Mesoamerican languages at UB
The Mesoamerican linguistic and cultural area stretches from the Valley of Mexico in the North to the northern Honduran border on the Caribbean coast and well into Costa Rica on the Pacific Coast. The Mesoamerican languages comprise five unrelated families: Otomanguean; Aztecan (a branch of the larger Uto-Aztecan language family); Totonacan; Mixe-Zoquean; and Mayan. A number of further Mesoamerican languages are isolates or of uncertain genealogical grouping. The Mesoamerican languages have long been recognized as forming a sprachbund or linguistic area. Many millennia of intensive contact have changed the members of the various unrelated language families so as to enhance their compatibility in formal and semantic categories.
UB Linguistics students and faculty have and continue to be engaged in field research projects on five indigenous languages of Mexico: Ayutla Mixe (R.Romero), Juchitán Zapotec and San Lucas Quiaviní Zapotec (G. Pérez-Báez),Yucatec Maya (J. Bohnemeyer), and Seri (C. O'Meara). The first four are Mesoamerican, while Seri is spoken to the North of the Mesoamerican area, and it is a question of ongoing research whether it shares some of the Mesoamericanareal traits.
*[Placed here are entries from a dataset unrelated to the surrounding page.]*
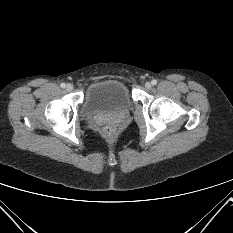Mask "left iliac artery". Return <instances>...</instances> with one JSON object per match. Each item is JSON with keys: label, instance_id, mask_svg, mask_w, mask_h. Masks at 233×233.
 Here are the masks:
<instances>
[{"label": "left iliac artery", "instance_id": "obj_1", "mask_svg": "<svg viewBox=\"0 0 233 233\" xmlns=\"http://www.w3.org/2000/svg\"><path fill=\"white\" fill-rule=\"evenodd\" d=\"M151 83H152V85H156V84H157V81H156L155 79H153V80L151 81Z\"/></svg>", "mask_w": 233, "mask_h": 233}]
</instances>
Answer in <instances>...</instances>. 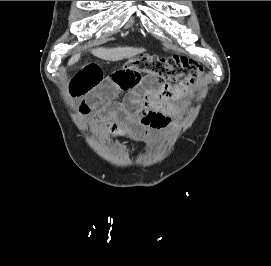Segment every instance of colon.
Returning a JSON list of instances; mask_svg holds the SVG:
<instances>
[{
  "label": "colon",
  "instance_id": "obj_1",
  "mask_svg": "<svg viewBox=\"0 0 271 266\" xmlns=\"http://www.w3.org/2000/svg\"><path fill=\"white\" fill-rule=\"evenodd\" d=\"M123 67L136 68L165 81L177 82L184 88L194 84L200 77V70L195 65H185L155 55H140L125 62Z\"/></svg>",
  "mask_w": 271,
  "mask_h": 266
}]
</instances>
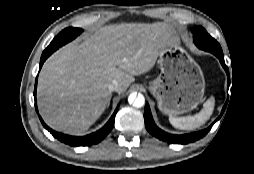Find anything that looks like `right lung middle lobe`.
<instances>
[{
    "label": "right lung middle lobe",
    "instance_id": "right-lung-middle-lobe-1",
    "mask_svg": "<svg viewBox=\"0 0 254 174\" xmlns=\"http://www.w3.org/2000/svg\"><path fill=\"white\" fill-rule=\"evenodd\" d=\"M82 32V29L80 28H73L69 27L61 31L50 43V45L44 50V52L48 51H54L56 47V43L58 44L59 41L67 39L68 41L73 40L76 38L80 33Z\"/></svg>",
    "mask_w": 254,
    "mask_h": 174
}]
</instances>
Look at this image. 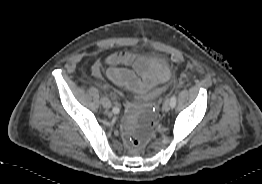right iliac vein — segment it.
<instances>
[{"instance_id":"1","label":"right iliac vein","mask_w":262,"mask_h":184,"mask_svg":"<svg viewBox=\"0 0 262 184\" xmlns=\"http://www.w3.org/2000/svg\"><path fill=\"white\" fill-rule=\"evenodd\" d=\"M101 103H102V106L105 108V109H109L111 107V102L110 100L107 98V97H103L101 99Z\"/></svg>"}]
</instances>
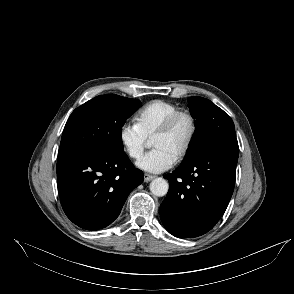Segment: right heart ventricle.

Joshua Benn has been studying Zapotec (Otomanguean) languages spoken in and around the Isthmus of Tehuantepec region of Oaxaca, Mexico, since 2013. Work for his thesis focuses on the phonology and verbal morphology of the Zapotec spoken in the municipality of Santa MarĂa Guienagati, where he has also contributed to efforts towards the revitalization of that language. Additionally, Benn is interested in the internal classification of the languages that constitute the Central branch of the Zapotec family.
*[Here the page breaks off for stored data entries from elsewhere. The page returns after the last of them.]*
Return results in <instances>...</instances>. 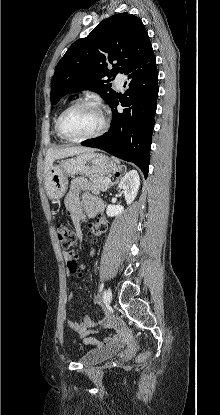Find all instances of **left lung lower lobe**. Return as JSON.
I'll return each instance as SVG.
<instances>
[{
	"label": "left lung lower lobe",
	"instance_id": "0a47b994",
	"mask_svg": "<svg viewBox=\"0 0 220 415\" xmlns=\"http://www.w3.org/2000/svg\"><path fill=\"white\" fill-rule=\"evenodd\" d=\"M153 55L144 64L124 72L128 87L124 96L115 94L109 102L112 110V124L108 133L88 139L82 145L102 149L123 160L135 163L148 175L150 147L157 107L158 71ZM121 103L123 111L116 106Z\"/></svg>",
	"mask_w": 220,
	"mask_h": 415
}]
</instances>
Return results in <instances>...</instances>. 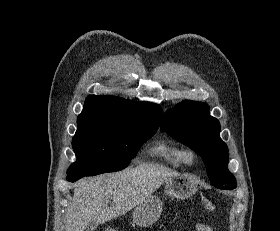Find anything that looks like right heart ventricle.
Instances as JSON below:
<instances>
[{
	"label": "right heart ventricle",
	"instance_id": "1",
	"mask_svg": "<svg viewBox=\"0 0 280 231\" xmlns=\"http://www.w3.org/2000/svg\"><path fill=\"white\" fill-rule=\"evenodd\" d=\"M184 147L164 137L155 138L147 148V154L161 160L167 166L181 168L184 163L182 153Z\"/></svg>",
	"mask_w": 280,
	"mask_h": 231
}]
</instances>
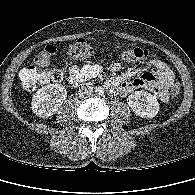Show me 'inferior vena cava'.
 <instances>
[{
  "label": "inferior vena cava",
  "instance_id": "602c4592",
  "mask_svg": "<svg viewBox=\"0 0 195 195\" xmlns=\"http://www.w3.org/2000/svg\"><path fill=\"white\" fill-rule=\"evenodd\" d=\"M80 97H90L93 93V87L91 86H82L79 89Z\"/></svg>",
  "mask_w": 195,
  "mask_h": 195
}]
</instances>
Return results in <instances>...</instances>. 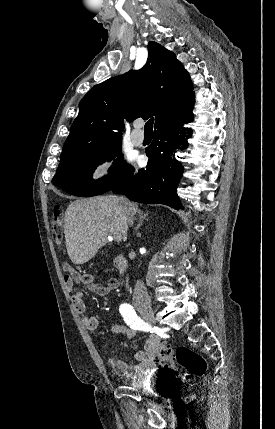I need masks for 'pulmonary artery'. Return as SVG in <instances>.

Dr. Jürgen Bohnemeyer has conducted field work on Yucatec Maya since 1991. Yucatec is the largest member of the Yucatecan branch of the Mayan language family. It is spoken by approximately 760,000 people in the Mexican states of Campeche, Quintana Roo, and Yucatán, and approximately 5,000 in the Cayo District of Belize (Ethnologue 2005). Yucatec is the language whose autodenomination, Maya, has been adapted by scholars to name the Mayan language family. Dr. Bohnemeyer has worked extensively on the expression of spatial, temporal, and causal relations and on argument structure and lexical aspect in Yucatec.
Carolyn O'Meara, a recent graduate of the Ph.D. program in Linguistics at UB, has been conducting fieldwork on the Seri language since the summer of 2004. The Seri people live in the state of Sonora, Mexico in two small coastal villages along the Sea of Cortez. The Seri language is an isolate which has been associated with the Hokan stock, although this classification is questionable (see Marlett 2001). O'Meara's current research focuses on spatial representation in Seri and the way Seri people conceptualize and talk about the landscape they inhabit.
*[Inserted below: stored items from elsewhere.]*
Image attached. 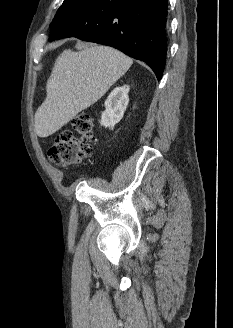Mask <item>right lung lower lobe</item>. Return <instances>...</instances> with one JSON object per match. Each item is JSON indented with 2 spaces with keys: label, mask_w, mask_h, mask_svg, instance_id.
I'll list each match as a JSON object with an SVG mask.
<instances>
[{
  "label": "right lung lower lobe",
  "mask_w": 233,
  "mask_h": 328,
  "mask_svg": "<svg viewBox=\"0 0 233 328\" xmlns=\"http://www.w3.org/2000/svg\"><path fill=\"white\" fill-rule=\"evenodd\" d=\"M168 0H94L51 26L50 41L77 37L146 62L158 80L166 62Z\"/></svg>",
  "instance_id": "right-lung-lower-lobe-1"
}]
</instances>
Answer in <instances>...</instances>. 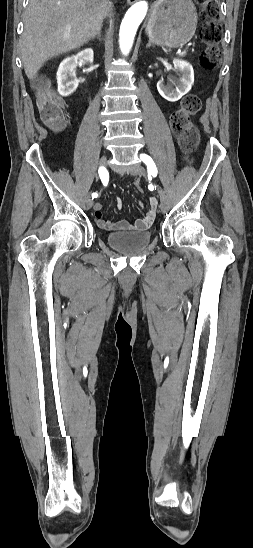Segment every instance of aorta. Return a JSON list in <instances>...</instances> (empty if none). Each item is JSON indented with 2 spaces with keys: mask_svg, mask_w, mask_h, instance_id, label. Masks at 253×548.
Masks as SVG:
<instances>
[{
  "mask_svg": "<svg viewBox=\"0 0 253 548\" xmlns=\"http://www.w3.org/2000/svg\"><path fill=\"white\" fill-rule=\"evenodd\" d=\"M148 4L146 1H138L126 12L119 31L120 49L127 55L132 48L137 29L146 16Z\"/></svg>",
  "mask_w": 253,
  "mask_h": 548,
  "instance_id": "1",
  "label": "aorta"
}]
</instances>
Gabriela Pérez Báez holds a Ph.D. in Linguistics from the University at Buffalo and is currently Curator of Linguistics at the Smithsonian Institution's National Museum of Natural History. Dr. Pérez Báez has conducted research on Zapotec languages since 2002, studying factors of language maintenance and endangerment, analyzing spatial semantics and conducting language documentation with a focus on lexicography. Zapotec languages are mostly spoken in the southwestern Mexican state of Oaxaca, and present rich dialectal variation and as a result, constitute a challenge in terms of language vitality evaluation, documentation and standardization.
Rodrigo Romero, another graduate of the Ph.D. program in Linguistics at UB, has conducted research on South Highlands Mixe (Ayutla Mixe) since 2003. South Highlands Mixe is one of the four languages from the Mixe branch of the Mixe-Zoque family, spoken in the state of Oaxaca, Mexico. Romero has focused on the more endangered Ayutla dialect. Part of Romero's fieldwork has been dedicated to documenting the language, collecting folk tales and stories, as well as oral history narratives about the community. He is also working on the description of the grammar and lexicon of the language. Romero has done semantic research on distributives, temporality and spatial representation in Mixe.
Ashlee Shinn is currently in the Ph.D. program in Linguistics at UB, and has just begun field work on Yucatec. Shinn's current research focuses on spatial semantics in Mesoamerican languages- specifically the relationship between the encoding of shape and visual cognition.